(Saved entries)
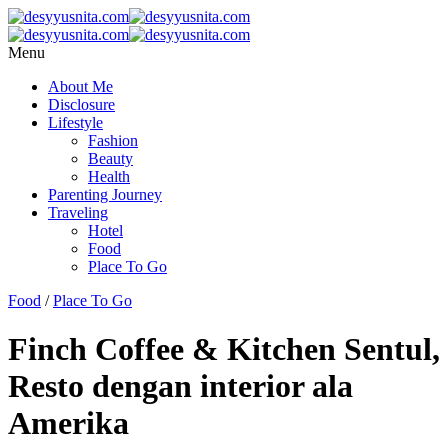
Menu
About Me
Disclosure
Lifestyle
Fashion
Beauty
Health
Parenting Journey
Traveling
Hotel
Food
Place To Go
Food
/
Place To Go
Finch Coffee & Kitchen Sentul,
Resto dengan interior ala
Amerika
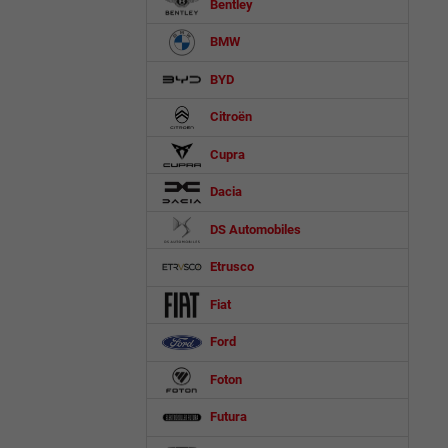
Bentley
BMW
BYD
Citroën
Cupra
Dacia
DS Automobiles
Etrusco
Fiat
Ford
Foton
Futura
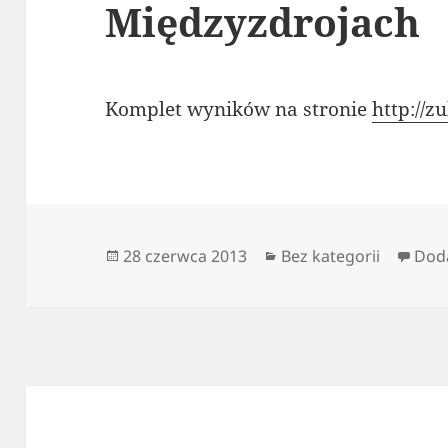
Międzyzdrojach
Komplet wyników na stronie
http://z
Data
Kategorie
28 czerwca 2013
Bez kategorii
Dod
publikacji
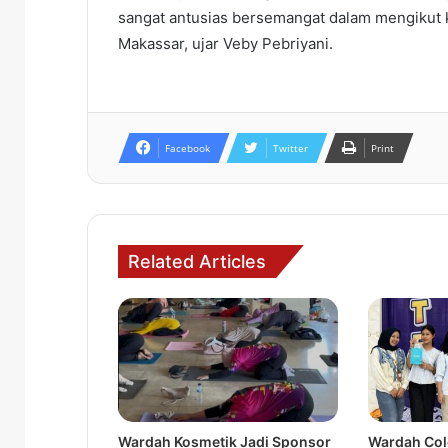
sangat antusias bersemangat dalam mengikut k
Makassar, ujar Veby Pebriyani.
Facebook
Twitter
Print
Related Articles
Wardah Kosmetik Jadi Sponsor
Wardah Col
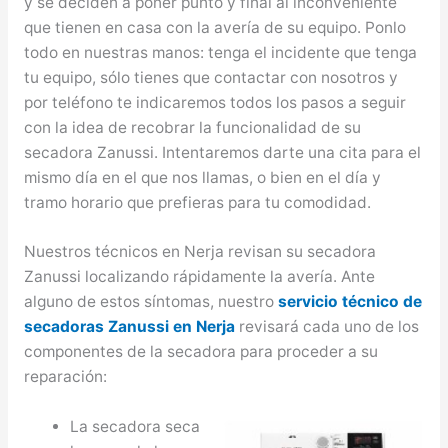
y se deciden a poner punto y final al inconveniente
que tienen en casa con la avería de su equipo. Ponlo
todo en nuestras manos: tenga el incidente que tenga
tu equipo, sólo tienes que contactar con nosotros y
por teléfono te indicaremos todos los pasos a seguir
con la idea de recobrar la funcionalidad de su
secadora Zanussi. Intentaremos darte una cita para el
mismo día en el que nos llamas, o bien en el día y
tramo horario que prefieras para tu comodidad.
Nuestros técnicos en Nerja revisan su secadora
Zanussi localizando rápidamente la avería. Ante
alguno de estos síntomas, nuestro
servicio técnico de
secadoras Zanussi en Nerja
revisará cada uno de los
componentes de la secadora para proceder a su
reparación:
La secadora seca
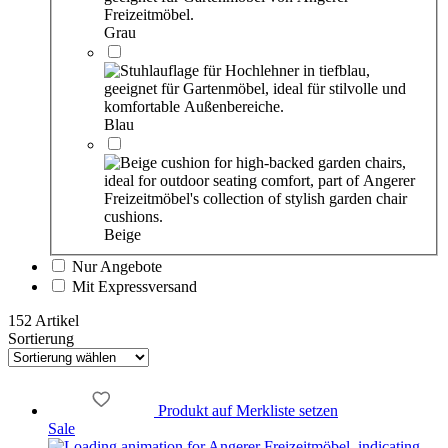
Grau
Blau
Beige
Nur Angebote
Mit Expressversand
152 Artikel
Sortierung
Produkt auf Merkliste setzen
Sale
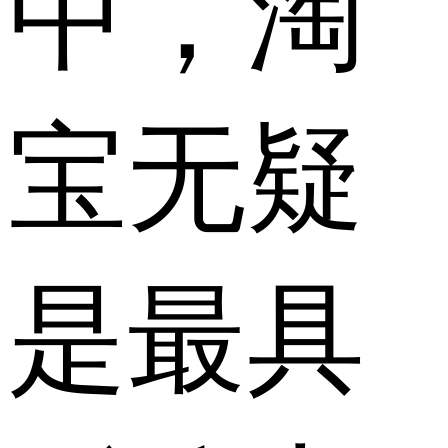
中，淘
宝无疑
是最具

• [Problem to solve]
Give back every entry verbatim. No pictures belong in the copy.

• [Expected output]
Menu
About Me
Disclosure
Lifestyle
Fashion
Beauty
Health
Parenting Journey
Traveling
Hotel
Food
Place To Go
Food
/
Place To Go
Finch Coffee & Kitchen Sentul,
Resto dengan interior ala
Amerika
Bentley
BMW
BYD
Citroën
Cupra
Dacia
DS Automobiles
Etrusco
Fiat
Ford
Foton
Futura
Międzyzdrojach
Komplet wyników na stronie
http://z
Data
Kategorie
28 czerwca 2013
Bez kategorii
Dod
publikacji
sangat antusias bersemangat dalam mengikut k
Makassar, ujar Veby Pebriyani.
Facebook
Twitter
Print
Related Articles
Wardah Kosmetik Jadi Sponsor
Wardah Col
y se deciden a poner punto y final al inconveniente
que tienen en casa con la avería de su equipo. Ponlo
todo en nuestras manos: tenga el incidente que tenga
tu equipo, sólo tienes que contactar con nosotros y
por teléfono te indicaremos todos los pasos a seguir
con la idea de recobrar la funcionalidad de su
secadora Zanussi. Intentaremos darte una cita para el
mismo día en el que nos llamas, o bien en el día y
tramo horario que prefieras para tu comodidad.
Nuestros técnicos en Nerja revisan su secadora
Zanussi localizando rápidamente la avería. Ante
alguno de estos síntomas, nuestro
servicio técnico de
secadoras Zanussi en Nerja
revisará cada uno de los
componentes de la secadora para proceder a su
reparación:
La secadora seca
Grau
Blau
Beige
Nur Angebote
Mit Expressversand
152 Artikel
Sortierung
Produkt auf Merkliste setzen
Sale
中，淘
宝无疑
是最具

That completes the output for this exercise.